La Lira

Una trágica mañana en un viejo reino de concreto, ladrillo y alabastro. Se escuchó por las calles y los suburbios por donde transitaban uniformemente muertos con trajes análogamente grises y automóviles veloces que retaban la sonoridad del viento, una triste melodía que con sus amargas notas petrificó el instante. Todo cuanto allí alguna vez allí, en la ciudad de autómatas, gozó de movimiento alguno ahora se encontraba sumido en la quietud. Las bocinas de los autos enmudecieron ante la bella sinfonía. Los muertos con sumo cuidado prestaron atención las melancólicas notas que al parecer provenían de una misteriosa lira. En el inmaculado sosiego nació la incertidumbre y la duda ¿de dónde provenía aquella triste canción? ¿Quién la interpreta con tanta majestuosidad y belleza? Los muertos comenzaron a sudar frío como avecinándose a un mal presagio. La ciudad se hizo presa del terror. Algunos profetizaron que la melodía era el rumor del juico final. El fin de los días había llegado.
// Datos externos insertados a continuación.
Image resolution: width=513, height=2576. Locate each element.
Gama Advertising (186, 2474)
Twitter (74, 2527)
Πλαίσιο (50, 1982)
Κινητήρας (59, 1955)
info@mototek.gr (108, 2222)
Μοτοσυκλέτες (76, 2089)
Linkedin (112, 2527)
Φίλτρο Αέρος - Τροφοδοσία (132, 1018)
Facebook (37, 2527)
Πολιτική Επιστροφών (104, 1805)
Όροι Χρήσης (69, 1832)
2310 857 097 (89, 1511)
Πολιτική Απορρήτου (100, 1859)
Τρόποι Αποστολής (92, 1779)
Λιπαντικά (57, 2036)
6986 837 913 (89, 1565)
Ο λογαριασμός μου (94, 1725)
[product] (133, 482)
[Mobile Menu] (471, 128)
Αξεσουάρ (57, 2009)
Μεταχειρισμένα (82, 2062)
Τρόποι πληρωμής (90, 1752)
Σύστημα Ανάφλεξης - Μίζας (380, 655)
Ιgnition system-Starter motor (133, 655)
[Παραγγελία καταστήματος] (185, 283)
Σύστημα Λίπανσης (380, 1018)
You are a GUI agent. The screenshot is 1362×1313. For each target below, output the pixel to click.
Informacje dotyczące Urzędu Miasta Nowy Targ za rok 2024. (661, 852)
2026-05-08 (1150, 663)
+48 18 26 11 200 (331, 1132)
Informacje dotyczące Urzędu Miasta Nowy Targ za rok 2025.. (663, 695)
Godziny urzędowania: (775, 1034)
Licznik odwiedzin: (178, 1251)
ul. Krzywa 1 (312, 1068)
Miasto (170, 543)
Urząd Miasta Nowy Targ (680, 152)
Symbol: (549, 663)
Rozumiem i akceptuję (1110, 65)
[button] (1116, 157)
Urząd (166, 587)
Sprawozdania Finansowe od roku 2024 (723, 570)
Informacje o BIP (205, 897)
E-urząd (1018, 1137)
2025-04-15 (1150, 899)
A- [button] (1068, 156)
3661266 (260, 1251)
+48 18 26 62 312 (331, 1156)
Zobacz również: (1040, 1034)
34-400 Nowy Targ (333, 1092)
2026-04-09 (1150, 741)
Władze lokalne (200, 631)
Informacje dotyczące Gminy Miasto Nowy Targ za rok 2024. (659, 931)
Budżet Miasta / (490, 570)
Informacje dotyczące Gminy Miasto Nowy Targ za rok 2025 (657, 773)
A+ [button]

Así los ojos huecos de los fallecidos se llenaron de pánico y sus labios remendados se abrieron de asombro. Sintieron hervir la sangre en sus venas secas, algunos hasta creyeron que su corazón les volvía a latir de la exaltación que tenían. Vislumbraron que su hora había llegado sin marcha atrás. Mas entre todos los uniformes difuntos, había uno que parecía no estarlo, simulaba mas a un sonámbulo que pernocta sin sentido entre los muertos. Y sin afán o miedo alguno se sentó en una lapida y con su pausada voz de durmiente dijo:

Si no queréis morir en esta triste melodía haced sonar las bocinas de vuestros veloces autos y así apaciguaran con su ruido aquella lira que os ha sentenciado al olvido. Quizás con vuestra algarabía y bullicio podáis remediar el final que os circunda.”

Los monótonos cadáveres vieron en estas palabras la postrimera posibilidad de salvación. No querían morir de nuevo. No querían ser absorbidos por el insondable olvido. Las bocinas chillaron como niños al nacer y el monstruoso ruido invadió las calles del reino de los autómatas. Pero no fue suficiente el grito desesperado de los automóviles para interrumpir los designios del destino. La última nota de la lira había dado ya su sentencia irrevocable. La cuidad comenzó a colapsarse. Primero cayeron las enormes torres, orgullo de los muertos, luego sus autos, los cementerios y por últimos los restos de los cadáveres. Todo se hiso polvo. Una gran borrasca elevo los vestigios de la humanidad finiquitada en un torbellino. El durmiente fue el único en presenciar como todo se desmoronaba ante sus entrecerradas pupilas. Para él no era más que un sueño. Sin mucha importancia se hecho a dormir en las ruinas de un parque. Y en sus sueños se preguntó ¿Quién sería el responsable de la catastrófica melodía? ¿Acaso él, en su ilusoria estratagema fabricó la lira y la interpretó como un gran maestro de sinfonías espeluznantes? Mientras soñaba fue también reducido a las cenizas del reino y sus sueños se hicieron polvo.